Maybe start with taking the ‘I’ out of your conversations — and really listen to another person
Graciousness in word and action seems to be fading away with the “Greatest Generation.” It would be a pity to lose what our parents and grandparents demonstrated so well.
“Let your speech be gentle, frank, sincere, straightforward, candid and faithful”
(St. Francis de Sales).
I still remember overhearing my mom during her long phone conversations in the kitchen with her friends. Expressions like these would naturally flow from her mouth: “Joanie, I was just calling to thank you so much for substituting for me the other day when I was a little under the weather. I am truly grateful for this sacrifice.”
Or: “Mary, I thoroughly enjoyed our time together yesterday at lunch. Thank you for making the time.”
Or: “Hi, Cathy, I heard that you just found out you have cancer, and I wanted to let you know that you will be in my daily prayers and we are organizing a meal schedule for you and your family for the next few months. So please do not worry about that. Is there anything else I can do for you?”
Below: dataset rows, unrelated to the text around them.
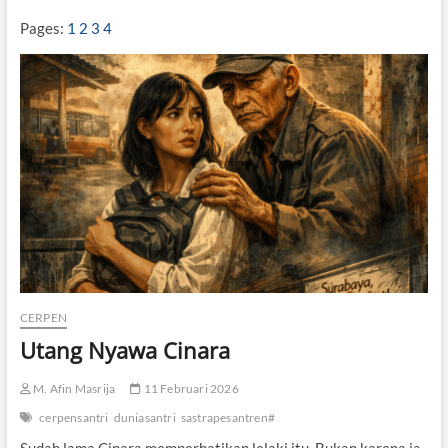
i
r
Pages:
1
2
3
4
a
m
i
d
a
P
u
t
i
h
CERPEN
Utang Nyawa Cinara
M. Afin Masrija
11 Februari 2026
cerpensantri
duniasantri
sastrapesantren#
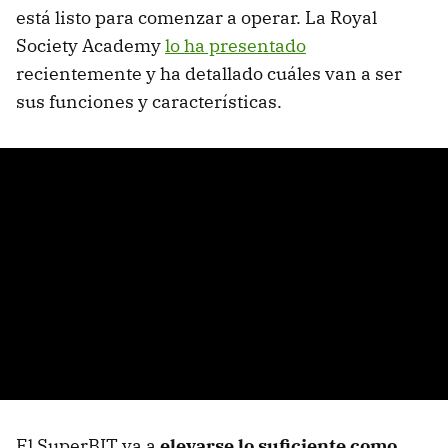
está listo para comenzar a operar. La Royal
Society Academy
lo ha presentado
recientemente y ha detallado cuáles van a ser
sus funciones y características.
El SuperBIT va a
elevarse lo suficiente como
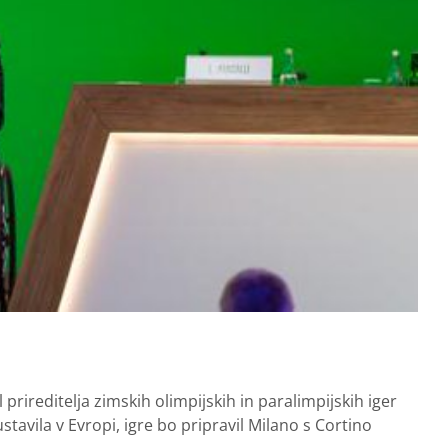
prireditelja zimskih olimpijskih in paralimpijskih iger
tavila v Evropi, igre bo pripravil Milano s Cortino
I was often reminded at our family dinner — I considered it a huge blessing to have my three siblings and my mom and dad at the table for 90 percent of our dinners — to ask for things properly. “Tom, could you please pass the salt? Jim, when you finish serving yourself, could you please pass the chicken parmigiana? Deb, may I take your plate?”
We could not talk with food in our mouth. We were constantly reminded to listen respectfully and not to interrupt, and we tried to stay on topic without bouncing all over the place in our discussions. The dinner table was a training camp, and I hope that for all the parents reading this article, you too can form this nobility and self-control in your kids.
The British novelist and essayist C.S. Lewis once remarked, “The ‘frankness’ of people sunk below shame is a very cheap frankness.” Although I appreciate transparency and clarity of expression, I do think some of our politicians and just ordinary people can be a little too “direct and clear” about how they feel or what they think.
Recently I held the door for an elderly couple on the Lexington Avenue entrance to Grand Central Station in Manhattan, and I motioned them to pass before me. The woman said to her husband, “George, it has been a while since anyone has held a door for us, especially here at Grand Central!”
It’s the little things that matter so much in our human relations: Offering your seat to someone else on a crowded subway or bus, deferring the seat with the best view in a restaurant, focusing the conversation on topics the other person might prefer instead of what you’d like to discuss, engaging in random acts of kindness without looking for pats on the back, and truly “listening” with kindly attention.
Forbes magazine wrote this Capsule Course in Human Relations many years ago:
“Five most important words: I am proud of you.
Four most important words: What is your opinion?
Three most important words: If you please.
Two most important words: Thank you.
Least important word: I.”
Fr. Michael Sliney, LC, is a Catholic priest and the New York chaplain of the Lumen Institute, an association of business and cultural leaders.